### Instructions for the task
Which lines in the data below contain the word "функция"? Return each of them.

[[ Records to use open ]]

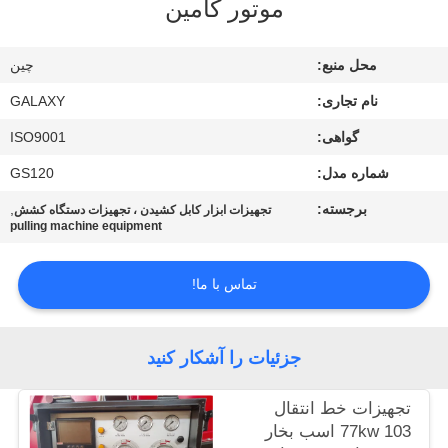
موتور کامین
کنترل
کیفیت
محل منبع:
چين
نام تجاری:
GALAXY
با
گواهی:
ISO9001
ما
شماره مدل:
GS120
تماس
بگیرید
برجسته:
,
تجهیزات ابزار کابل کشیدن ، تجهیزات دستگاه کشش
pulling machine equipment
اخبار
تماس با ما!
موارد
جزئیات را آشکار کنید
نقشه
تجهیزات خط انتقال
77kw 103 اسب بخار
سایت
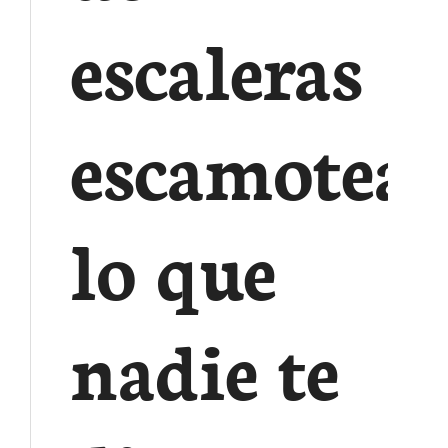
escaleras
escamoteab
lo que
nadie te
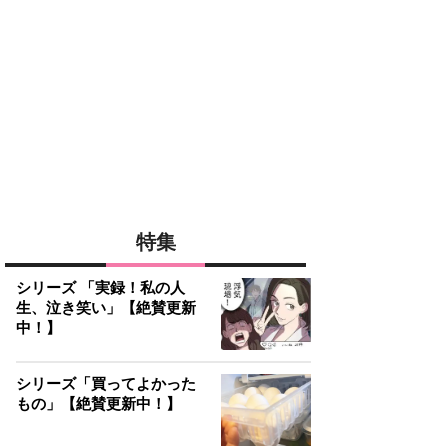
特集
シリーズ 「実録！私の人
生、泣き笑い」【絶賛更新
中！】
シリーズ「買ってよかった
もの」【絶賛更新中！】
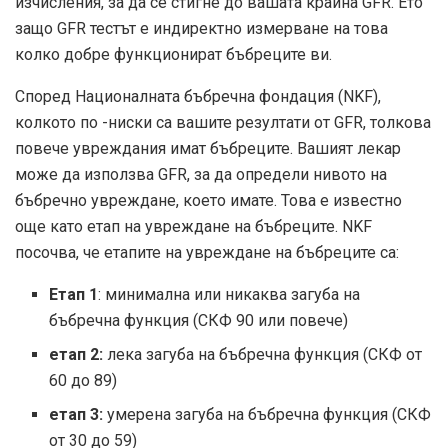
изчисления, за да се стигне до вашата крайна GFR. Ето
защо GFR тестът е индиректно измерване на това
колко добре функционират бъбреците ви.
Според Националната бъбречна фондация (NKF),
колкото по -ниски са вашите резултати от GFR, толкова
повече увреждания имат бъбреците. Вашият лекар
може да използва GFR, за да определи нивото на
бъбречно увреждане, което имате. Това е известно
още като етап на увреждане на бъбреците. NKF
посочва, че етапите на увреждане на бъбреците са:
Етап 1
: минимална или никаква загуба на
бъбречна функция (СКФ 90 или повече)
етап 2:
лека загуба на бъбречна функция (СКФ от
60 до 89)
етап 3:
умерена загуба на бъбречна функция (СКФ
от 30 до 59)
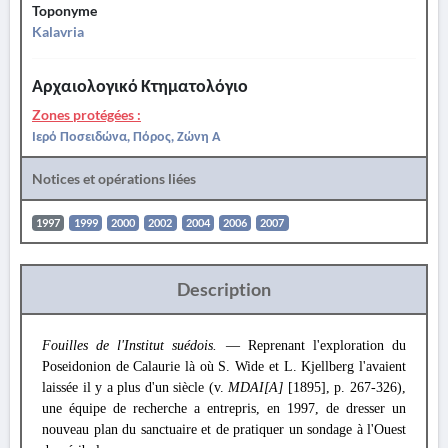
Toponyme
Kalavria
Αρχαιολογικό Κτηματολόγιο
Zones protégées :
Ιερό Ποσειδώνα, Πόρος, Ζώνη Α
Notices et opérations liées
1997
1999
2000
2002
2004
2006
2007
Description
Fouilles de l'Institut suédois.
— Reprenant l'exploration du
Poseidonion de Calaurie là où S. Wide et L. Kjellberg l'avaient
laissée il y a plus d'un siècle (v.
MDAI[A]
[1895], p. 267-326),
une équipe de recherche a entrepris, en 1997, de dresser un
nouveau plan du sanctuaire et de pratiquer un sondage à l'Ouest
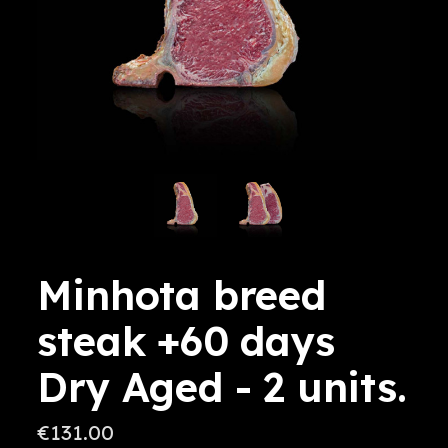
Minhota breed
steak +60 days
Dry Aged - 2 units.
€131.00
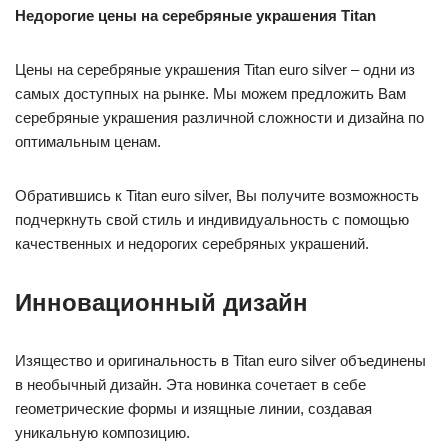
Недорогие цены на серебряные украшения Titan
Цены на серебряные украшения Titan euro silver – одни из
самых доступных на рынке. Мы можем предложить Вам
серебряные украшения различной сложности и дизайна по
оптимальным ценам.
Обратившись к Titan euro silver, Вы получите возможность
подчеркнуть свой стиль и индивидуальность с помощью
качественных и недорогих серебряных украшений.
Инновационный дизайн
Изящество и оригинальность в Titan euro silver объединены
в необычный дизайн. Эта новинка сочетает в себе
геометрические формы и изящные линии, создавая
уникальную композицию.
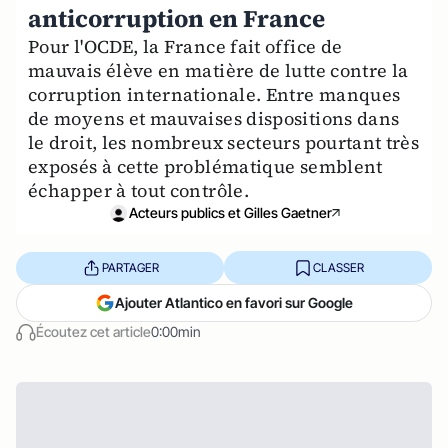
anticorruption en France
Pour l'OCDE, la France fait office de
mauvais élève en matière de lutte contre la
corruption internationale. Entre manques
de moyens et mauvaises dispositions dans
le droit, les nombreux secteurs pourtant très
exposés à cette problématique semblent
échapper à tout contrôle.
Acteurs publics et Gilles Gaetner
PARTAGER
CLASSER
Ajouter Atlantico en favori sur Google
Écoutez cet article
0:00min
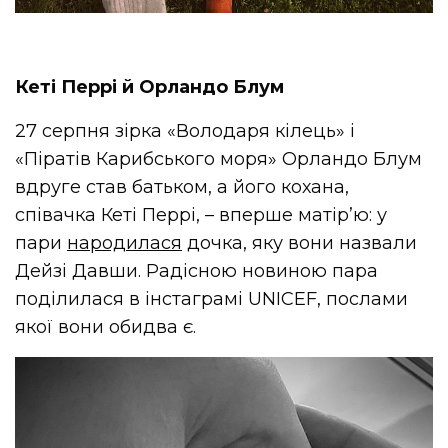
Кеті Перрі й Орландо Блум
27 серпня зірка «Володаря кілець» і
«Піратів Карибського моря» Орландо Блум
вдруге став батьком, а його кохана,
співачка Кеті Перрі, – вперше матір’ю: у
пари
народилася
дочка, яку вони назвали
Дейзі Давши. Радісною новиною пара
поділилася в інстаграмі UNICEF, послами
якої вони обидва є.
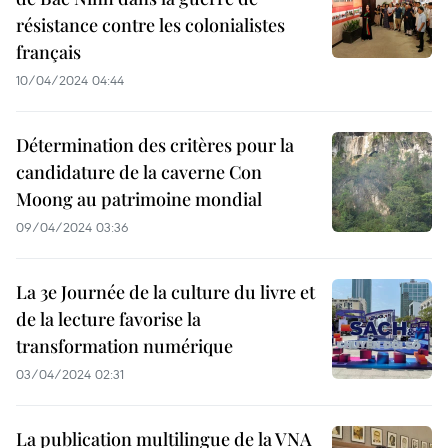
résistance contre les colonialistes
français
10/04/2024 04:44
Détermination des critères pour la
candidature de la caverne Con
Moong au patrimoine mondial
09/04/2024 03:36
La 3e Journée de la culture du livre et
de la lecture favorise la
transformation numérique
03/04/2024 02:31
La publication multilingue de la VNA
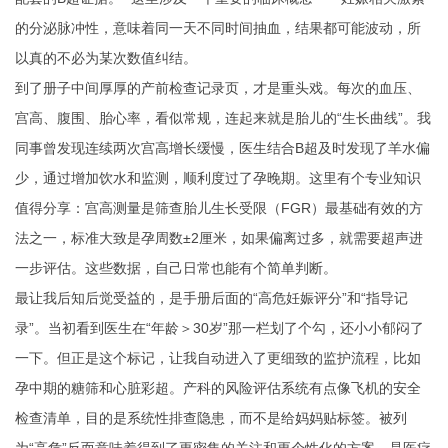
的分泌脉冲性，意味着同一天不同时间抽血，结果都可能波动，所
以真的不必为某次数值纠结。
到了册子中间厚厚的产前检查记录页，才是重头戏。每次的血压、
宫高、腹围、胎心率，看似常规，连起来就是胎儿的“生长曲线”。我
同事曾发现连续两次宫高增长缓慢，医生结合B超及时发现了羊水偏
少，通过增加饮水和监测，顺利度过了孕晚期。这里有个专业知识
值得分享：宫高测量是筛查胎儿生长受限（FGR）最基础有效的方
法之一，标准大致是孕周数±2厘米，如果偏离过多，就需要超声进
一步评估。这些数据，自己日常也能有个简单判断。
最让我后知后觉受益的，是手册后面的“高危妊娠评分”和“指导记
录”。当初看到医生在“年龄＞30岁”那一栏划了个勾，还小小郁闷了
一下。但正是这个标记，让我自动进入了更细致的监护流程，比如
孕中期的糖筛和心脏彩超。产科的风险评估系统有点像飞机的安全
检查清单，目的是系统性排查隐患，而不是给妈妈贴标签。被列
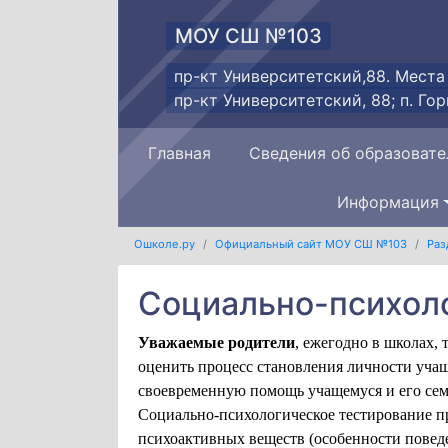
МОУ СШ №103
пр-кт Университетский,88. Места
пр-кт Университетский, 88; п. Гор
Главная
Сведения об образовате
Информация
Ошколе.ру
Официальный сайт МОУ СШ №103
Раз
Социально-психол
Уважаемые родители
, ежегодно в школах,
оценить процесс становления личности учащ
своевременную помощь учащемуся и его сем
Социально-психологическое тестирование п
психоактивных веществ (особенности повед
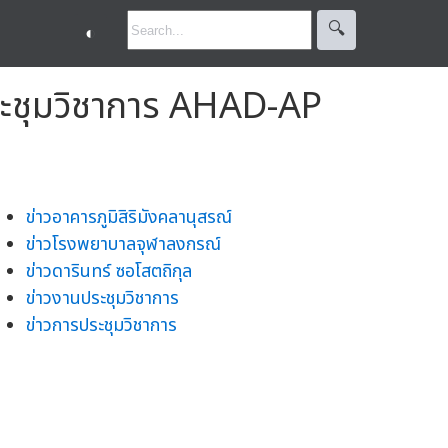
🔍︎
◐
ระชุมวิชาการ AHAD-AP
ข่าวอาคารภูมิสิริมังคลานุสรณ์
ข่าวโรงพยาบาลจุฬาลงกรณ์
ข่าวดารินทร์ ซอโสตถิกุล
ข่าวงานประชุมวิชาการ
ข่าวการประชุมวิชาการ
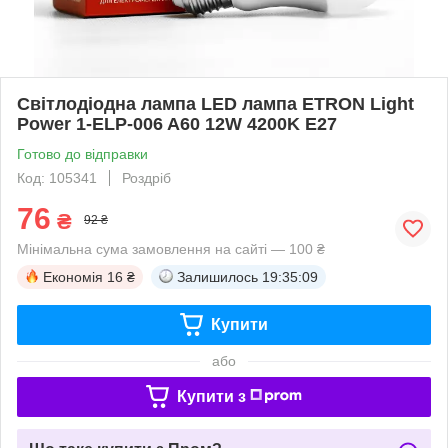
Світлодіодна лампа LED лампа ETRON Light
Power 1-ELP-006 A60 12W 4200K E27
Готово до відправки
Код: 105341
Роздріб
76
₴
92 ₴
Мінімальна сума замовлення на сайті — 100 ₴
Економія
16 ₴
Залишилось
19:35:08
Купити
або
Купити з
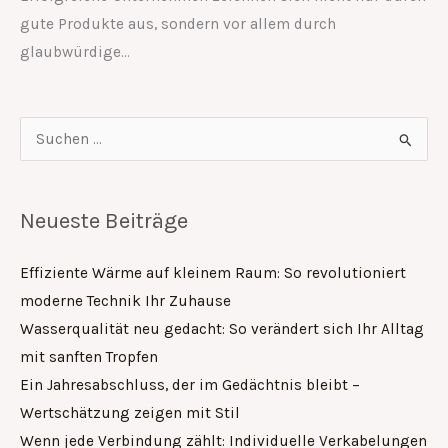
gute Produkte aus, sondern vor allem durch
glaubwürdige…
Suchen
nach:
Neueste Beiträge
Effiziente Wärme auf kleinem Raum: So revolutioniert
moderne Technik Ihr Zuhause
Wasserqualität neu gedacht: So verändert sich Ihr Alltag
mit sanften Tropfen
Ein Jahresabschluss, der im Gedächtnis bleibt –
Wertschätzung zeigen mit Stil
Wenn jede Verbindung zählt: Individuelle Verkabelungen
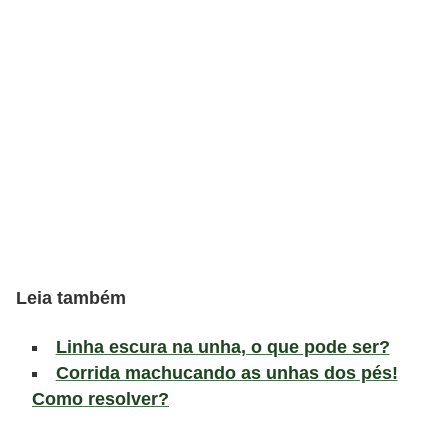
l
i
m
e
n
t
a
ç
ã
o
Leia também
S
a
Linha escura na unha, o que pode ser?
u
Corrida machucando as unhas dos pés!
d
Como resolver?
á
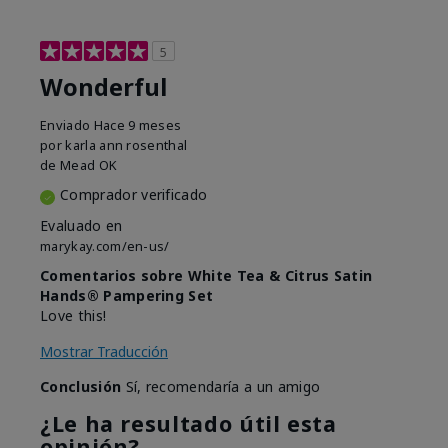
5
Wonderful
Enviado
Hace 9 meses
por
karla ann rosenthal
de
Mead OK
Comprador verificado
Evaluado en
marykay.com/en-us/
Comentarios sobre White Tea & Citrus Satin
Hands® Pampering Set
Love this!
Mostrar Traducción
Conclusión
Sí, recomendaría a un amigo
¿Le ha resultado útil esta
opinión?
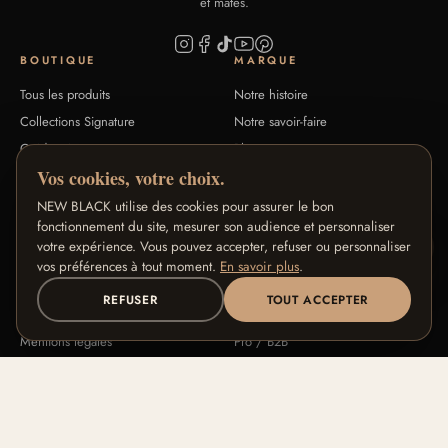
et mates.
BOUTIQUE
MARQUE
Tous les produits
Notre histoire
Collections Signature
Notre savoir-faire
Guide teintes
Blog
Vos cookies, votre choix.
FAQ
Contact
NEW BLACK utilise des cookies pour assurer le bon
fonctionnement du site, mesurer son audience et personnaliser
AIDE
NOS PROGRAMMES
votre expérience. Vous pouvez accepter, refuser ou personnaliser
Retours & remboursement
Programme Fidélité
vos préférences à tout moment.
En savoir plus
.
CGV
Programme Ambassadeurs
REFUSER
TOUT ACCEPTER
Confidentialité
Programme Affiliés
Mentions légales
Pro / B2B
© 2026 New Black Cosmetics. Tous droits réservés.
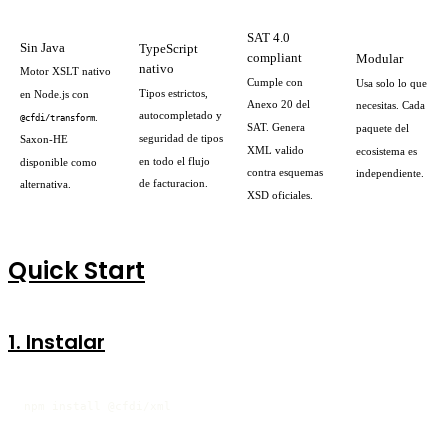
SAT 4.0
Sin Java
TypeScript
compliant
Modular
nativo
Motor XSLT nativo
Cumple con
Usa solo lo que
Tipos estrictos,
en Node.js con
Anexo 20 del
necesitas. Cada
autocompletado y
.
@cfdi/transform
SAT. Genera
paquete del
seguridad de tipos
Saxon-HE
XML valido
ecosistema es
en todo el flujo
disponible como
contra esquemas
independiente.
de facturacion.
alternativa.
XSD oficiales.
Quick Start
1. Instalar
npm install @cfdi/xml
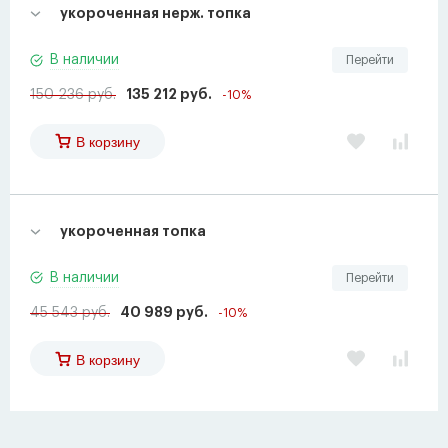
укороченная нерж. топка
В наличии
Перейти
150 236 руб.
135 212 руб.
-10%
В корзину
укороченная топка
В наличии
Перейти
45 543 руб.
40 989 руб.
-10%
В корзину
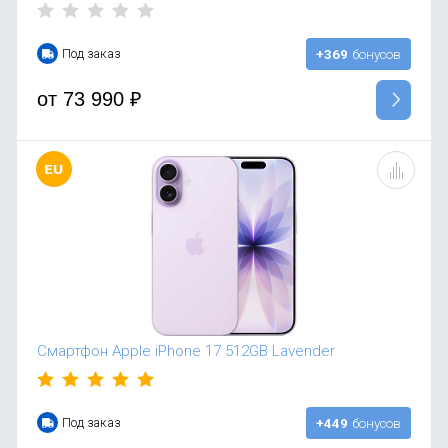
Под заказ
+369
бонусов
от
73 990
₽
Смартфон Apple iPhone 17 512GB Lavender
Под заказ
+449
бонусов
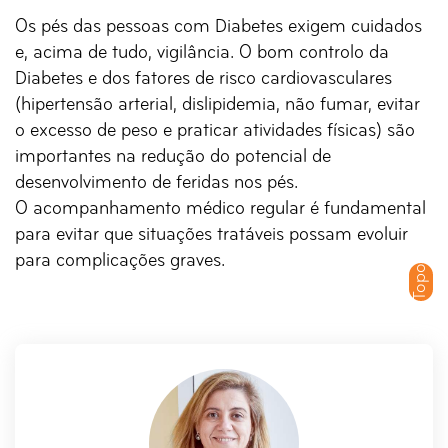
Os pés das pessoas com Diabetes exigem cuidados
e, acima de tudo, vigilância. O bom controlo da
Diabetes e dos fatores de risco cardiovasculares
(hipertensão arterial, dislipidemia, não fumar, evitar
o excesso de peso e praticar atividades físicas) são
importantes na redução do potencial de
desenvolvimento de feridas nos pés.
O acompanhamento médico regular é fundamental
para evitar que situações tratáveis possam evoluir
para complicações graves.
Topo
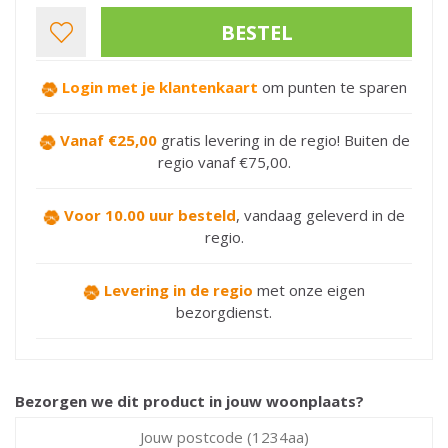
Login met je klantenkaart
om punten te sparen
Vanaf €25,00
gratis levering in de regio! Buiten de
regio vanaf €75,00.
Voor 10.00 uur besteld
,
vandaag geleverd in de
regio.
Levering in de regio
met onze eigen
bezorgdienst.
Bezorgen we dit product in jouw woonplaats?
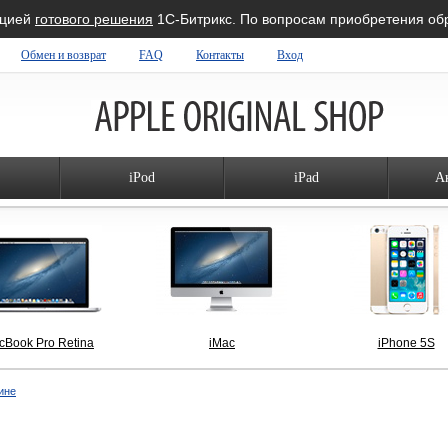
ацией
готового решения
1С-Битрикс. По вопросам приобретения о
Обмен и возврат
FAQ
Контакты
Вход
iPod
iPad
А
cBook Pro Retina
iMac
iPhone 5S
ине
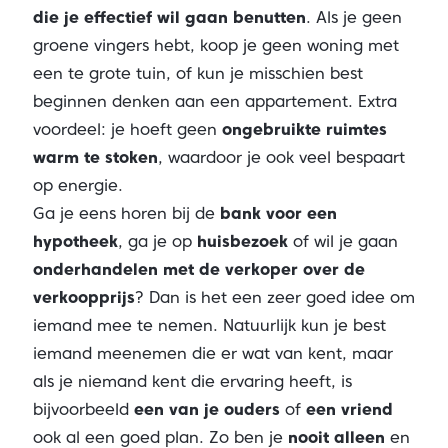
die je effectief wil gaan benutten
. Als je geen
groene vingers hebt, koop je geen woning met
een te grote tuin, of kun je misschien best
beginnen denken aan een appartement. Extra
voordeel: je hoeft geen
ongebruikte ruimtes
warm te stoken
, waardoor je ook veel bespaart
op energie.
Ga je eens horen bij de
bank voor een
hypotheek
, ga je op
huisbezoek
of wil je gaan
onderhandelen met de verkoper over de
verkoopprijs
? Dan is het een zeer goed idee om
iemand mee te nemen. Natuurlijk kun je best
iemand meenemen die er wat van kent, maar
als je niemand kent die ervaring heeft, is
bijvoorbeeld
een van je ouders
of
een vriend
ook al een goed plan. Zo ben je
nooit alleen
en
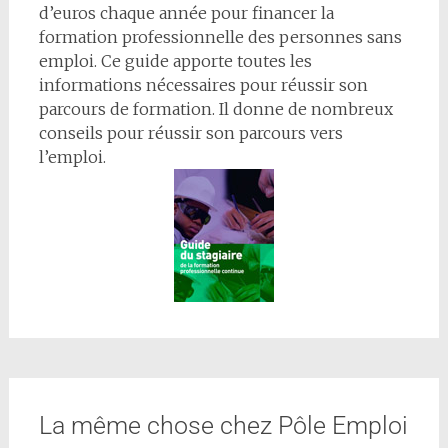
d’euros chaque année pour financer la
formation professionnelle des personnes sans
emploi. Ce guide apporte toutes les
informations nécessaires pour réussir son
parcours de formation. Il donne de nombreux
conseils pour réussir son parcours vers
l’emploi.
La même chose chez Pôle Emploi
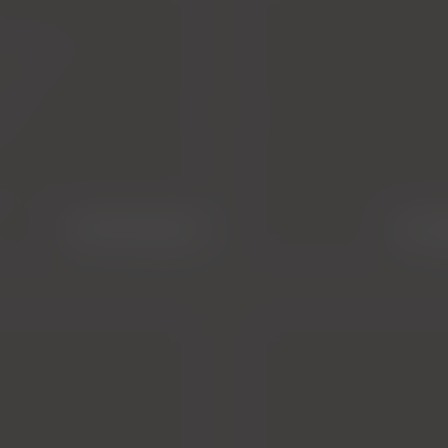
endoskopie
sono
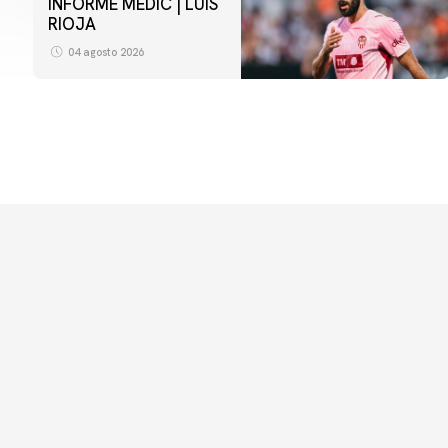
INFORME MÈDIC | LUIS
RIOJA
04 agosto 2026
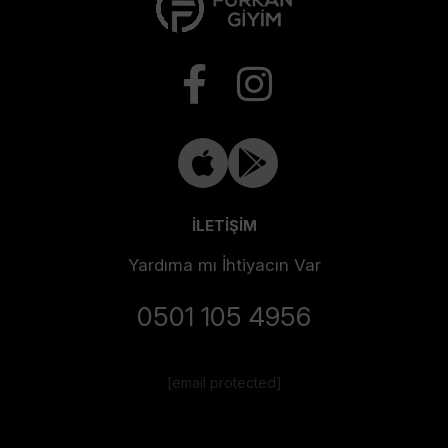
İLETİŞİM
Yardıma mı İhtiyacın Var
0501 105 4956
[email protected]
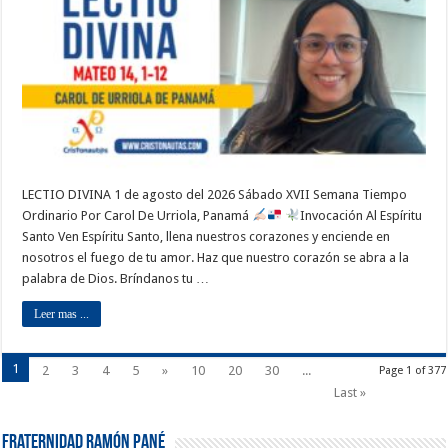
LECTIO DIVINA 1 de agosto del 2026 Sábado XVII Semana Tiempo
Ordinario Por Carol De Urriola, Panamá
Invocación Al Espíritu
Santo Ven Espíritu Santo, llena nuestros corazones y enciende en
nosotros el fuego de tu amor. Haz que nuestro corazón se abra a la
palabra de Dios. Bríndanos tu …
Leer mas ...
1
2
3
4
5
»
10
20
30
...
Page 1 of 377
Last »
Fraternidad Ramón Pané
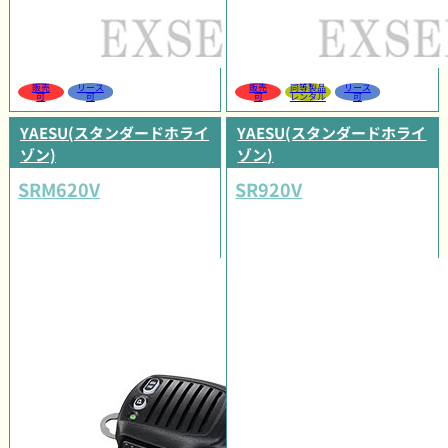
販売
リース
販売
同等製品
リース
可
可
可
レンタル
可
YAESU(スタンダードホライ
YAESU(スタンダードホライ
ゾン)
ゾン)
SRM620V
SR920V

[[ Records to use closed ]]

### Result for this exercise
бъбречна функция (СКФ 90 или повече)
лека загуба на бъбречна функция (СКФ от
умерена загуба на бъбречна функция (СКФ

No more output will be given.